[[ Dataset records open ]]

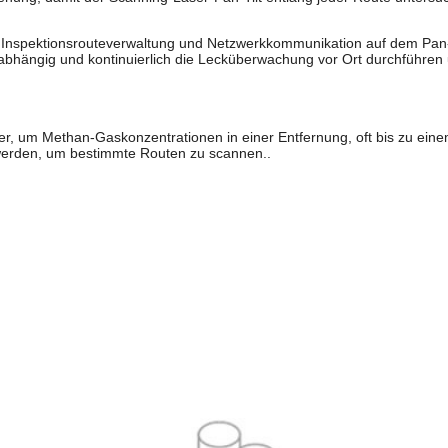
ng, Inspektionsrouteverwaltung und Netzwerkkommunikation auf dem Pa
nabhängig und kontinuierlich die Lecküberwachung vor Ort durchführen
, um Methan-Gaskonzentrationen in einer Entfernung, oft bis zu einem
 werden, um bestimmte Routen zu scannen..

[[ Dataset records closed ]]
[[ Dataset records open ]]

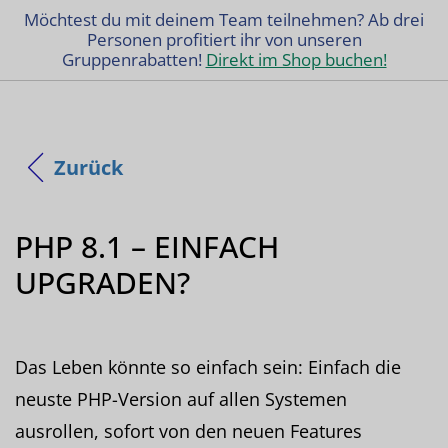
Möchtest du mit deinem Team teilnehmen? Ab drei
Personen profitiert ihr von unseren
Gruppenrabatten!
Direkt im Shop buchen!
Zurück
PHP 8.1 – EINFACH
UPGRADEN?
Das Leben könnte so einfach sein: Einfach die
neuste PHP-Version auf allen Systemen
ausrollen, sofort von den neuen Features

[[ Dataset records closed ]]

Directions –
Retype only the stretch of lines above starting at the one with "ng, Inspektionsrouteverwaltung und" and stopping at the one with "werden, um bestimmte Routen zu scannen..", exactly as written, with both kept.

The completed task –
ng, Inspektionsrouteverwaltung und Netzwerkkommunikation auf dem Pa
nabhängig und kontinuierlich die Lecküberwachung vor Ort durchführen
, um Methan-Gaskonzentrationen in einer Entfernung, oft bis zu einem
 werden, um bestimmte Routen zu scannen..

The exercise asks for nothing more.